I've used selenium with phantomJS to scrape from http://www.indeed.com/resumes/-/in-Singapore successfully, but the same method doesn't seem to work for the website mentioned above. Please refer to my code below
import re
import math
import time
import requests
from lxml import html
import selenium
from selenium import webdriver
def getPageEnd(url):
payload = {
"{actionForm.checkValidRequest}": "YES",
"{actionForm.recordsPerPage}": "20",
"{actionForm.sortBy}": "1",
"{actionForm.searchType}": "Quick Search",
"{actionForm.currentPageNumber}": "1"
}
r = requests.post(url, data=payload)
tree = html.fromstring(r.text)
page_list = tree.xpath('//div[@class="searchetails"]/p/'
'span[@style="color: #b41b84;"]/text()')
page_list = re.findall('\d+', page_list[0])
page_end = page_list[-1]
page_end = int(page_end)/100.0
page_end = math.ceil(page_end) #rounding up
return int(page_end)
def jobScrape(url, pagenum):
job_link_url_prepend = "__https://www.jobsbank.gov.sg"
payload = {
"{actionForm.checkValidRequest}": "YES",
"{actionForm.recordsPerPage}": "20",
"{actionForm.sortBy}": "1",
"{actionForm.searchType}": "Quick Search",
"{actionForm.currentPageNumber}": "%s" % pagenum,
}
while True:
try:
r = requests.post(url, data=payload)
except requests.exceptions.ConnectionError as e:
print("Exception ConnectionError was caught, retrying requests...")
time.sleep(5)
else:
break
tree = html.fromstring(r.text)
cur_page_job_links = [job_link_url_prepend + i for i in
tree.xpath('//td[@class="jobDesActive"]/a/@href')]

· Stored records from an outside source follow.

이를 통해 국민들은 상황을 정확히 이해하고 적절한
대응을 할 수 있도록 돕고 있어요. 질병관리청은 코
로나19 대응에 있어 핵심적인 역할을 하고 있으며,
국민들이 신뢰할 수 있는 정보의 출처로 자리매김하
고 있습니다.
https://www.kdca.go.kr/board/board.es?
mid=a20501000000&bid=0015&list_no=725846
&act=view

print("Done scraping page %s" % pagenum)
return cur_page_job_links
def main():
driver = webdriver.PhantomJS(executable_path=r'E:\desktop\phantomjs.exe')

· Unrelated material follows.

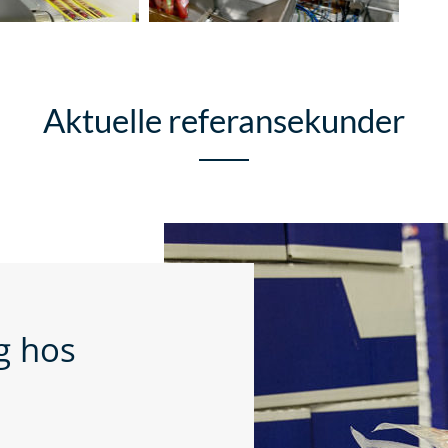
Aktuelle referansekunder
g hos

driver.set_window_size(1120, 550)
url = "https://www.jobsbank.gov.sg/ICMSPortal/portlets/JobBankHandler/SearchResult3.do"
page_start = 1
page_end = getPageEnd(url)
for pagenum in range(page_start, 2):
cur_page_job_links = jobScrape(url, str(pagenum))
with open("link.txt", 'a') as f:
for link in cur_page_job_links:
f.write("%s \n" % link)
for link in cur_page_job_links:
url = "__https://" + link
driver.get(url)
htmltext = driver.page_source
print htmltext
if __name__ == "__main__":
main()
I think it might have something to do with wanting to retrieve JobDescription frame, how do I use a command like window.document.getElementById("frameJobDescription") to get what I want?